Catherine de Médicis (1519-1589)
Part 22
Charles IX prit plaisir à Marseille à se promener dans deux galères que commandait le comte de Fiesque. Il voulut même sortir du port et pousser jusqu'au château d'If, mais la Méditerranée en furie repoussa ce terrien qui s'aventurait au large. Il fut plus heureux à Bayonne et Saint-Jean-de-Luz. Il contempla du pont d'un navire l'Océan immense, et peut-être pensa-t-il aux capitaines Ribaut et Laudonnière, qui venaient de le traverser pour aller, au péril de leur vie, fonder en marge de la Floride espagnole une colonie française et un fort qu'ils baptisèrent de son nom: la Caroline.
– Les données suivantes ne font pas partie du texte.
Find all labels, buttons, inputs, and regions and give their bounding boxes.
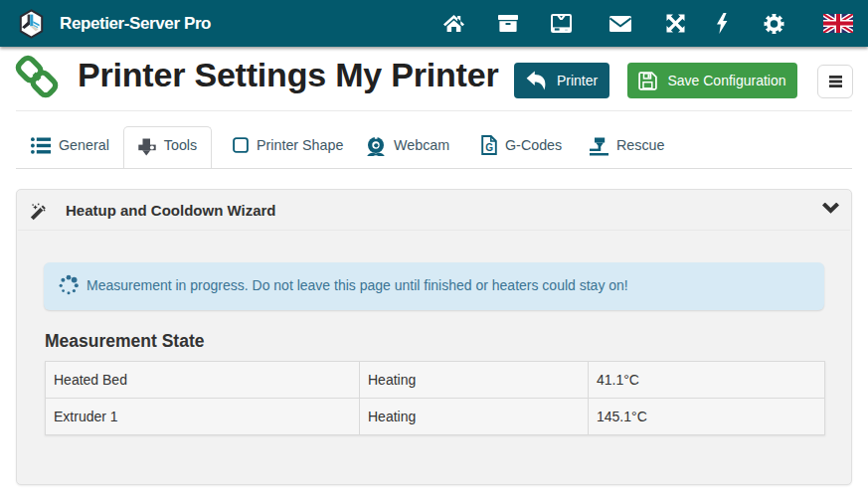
svg-text:G: G [485, 142, 493, 153]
Il admira Biarritz, «le beau village sur le bord de la mer auquel lieu l'on prend les balènes». Au Brouage, un beau port naturel où l'on a fait «une nouvelle ville», les mariniers lui donnèrent le spectacle d'une naumachie. Le roi de France prend goût à la mer. Il se plaît aussi à voir les divertissements de ses peuples. Les courses de taureaux, qui ont dû rappeler à Catherine ses souvenirs de Florence, étaient nouvelles pour son fils. Abel Jouan note qu'aux arènes d'Arles des lutteurs attaquaient les taureaux sauvages et les faisaient «tomber en terre seul à seul», tandis qu'à Bazas ils les assaillaient «avec de grands esguillons». Dans le récit officiel, les danses des diverses provinces tiennent une grande place. C'est, à Brignoles, «la volte et la martingale» dansées à la mode de Provence par de «fort belles filles habillées de taffetas, les unes de vert, les autres changeant, les autres de blanc»; à Montpellier, la «treille» qu'exécutent au son des trompettes, «tenant en leurs mains des cerceaux tout floris», les hommes «tous masqués et revestus qu'il faisoit bon voir»; à Saint-Jean-de-Luz, les «canadelles» et le «bendel» des filles basques, ayant «un tabourin (tambourin) en manière de crible auquel y a force sonnettes»; à Nantes, «le trihori de Bretagne et les guidelles et le passe-pied et le guilloret». La Cour a ici et là des spectacles exotiques; le Nouveau Monde est à la mode[463]. Les gens de Troyes, qui cependant vivent loin de la mer, avaient, pour l'entrée solennelle de Charles IX, fait marcher avec une troupe d'hommes «habillés en satires» une autre troupe déguisée «en sauvaiges». Bordeaux, qui est un port, tint avec plus de raison à montrer «grand nombre de sauvages de toutes sortes» défilant avec les compagnies de la ville.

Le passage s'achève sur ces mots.